Give them my regards when you go to the school reunion;
and at the marriage-supper, say that I’m thinking of them.
They’ll remember my name; I went to the movies with that one,
feeling the weight of their death where she sat at my elbow;
she never said a word,
but all of them were heard.

Stanza One, More of a Corpse Than a Woman

When I first started my journey as an academic, as well as a budding poet, Rukeyser was a complete unknown poet to me. In high school, I considered myself knowledgeable when it came to women poets. By that, I mean I knew the usual line up: Sylvia Plath, Anne Sexton, a bit of Maya Angelou, some Adrienne Rich for good measure.

Basically, my knowledge extended to Google’s results for “Female Poets.” Which is fine, because it was a start. I was only a teenager trying to make sense of my creative voice and my place as a woman in America. Plath and Sexton spoke to my emotional soul, and I thought my answers could always come from them.

And then I found myself in college, reading poets decidedly not Plath and Sexton, and I was unsure of what to do with myself. I had had a feminist awakening, frustration at the expectation of being a mother and a career woman further down the line building as I trudged to my classes and then to visit my boyfriend. While Plath still had a few answers for me, she no longer had every answer, and so I quit poetry for a spell.

The discovery of Rukeyser was a bit of an accident, if I’m being truthful. This mysterious woman came to the front of my awareness during a Jewish American literature course. I remember my eyes sliding past her name in the table of contents, past her usual anthologized poems: “To Be a Jew in the Twentieth Century”, “Islands”, and for a moment, my eyes latched onto a poem, before flicking on past.

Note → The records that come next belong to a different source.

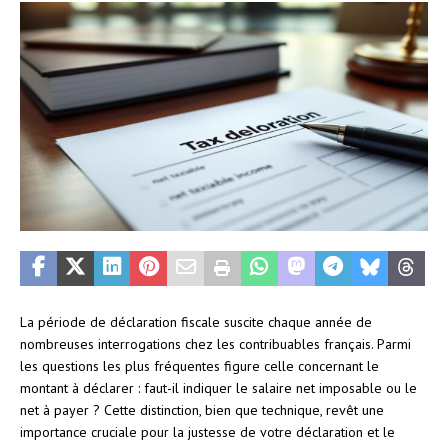
La période de déclaration fiscale suscite chaque année de
nombreuses interrogations chez les contribuables français. Parmi
les questions les plus fréquentes figure celle concernant le
montant à déclarer : faut-il indiquer le salaire net imposable ou le
net à payer ? Cette distinction, bien que technique, revêt une
importance cruciale pour la justesse de votre déclaration et le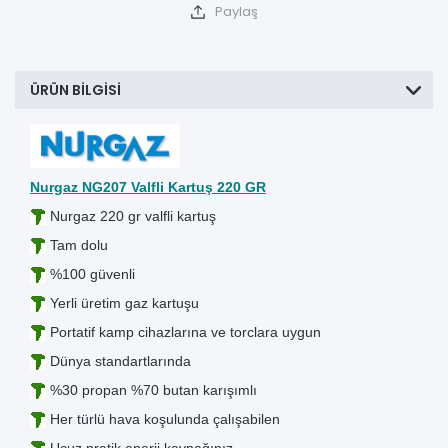
Paylaş
ÜRÜN BILGISI
Nurgaz NG207 Valfli Kartuş 220 GR
Nurgaz 220 gr valfli kartuş
Tam dolu
%100 güvenli
Yerli üretim gaz kartuşu
Portatif kamp cihazlarına ve torclara uygun
Dünya standartlarında
%30 propan %70 butan karışımlı
Her türlü hava koşulunda çalışabilen
Ucuz pratik enerji kaynağınız.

It didn’t seem like a profound poem in any sense, even though the name called to me in that brief moment, made me wonder if this faceless poet had some wisdom to share with me. To this day, I wouldn’t have remembered this poem if Professor Martin Shichtman hadn’t assigned it for homework: “More of a Corpse Than a Woman.”

It’s a weird moment to find yourself in: seeing yourself on a page, eighty years removed. I read about the leaden woman and found my fears in her. I saw myself in the eyes of Rukeyser’s speaker… and it has been that poem that has kept me going in my education.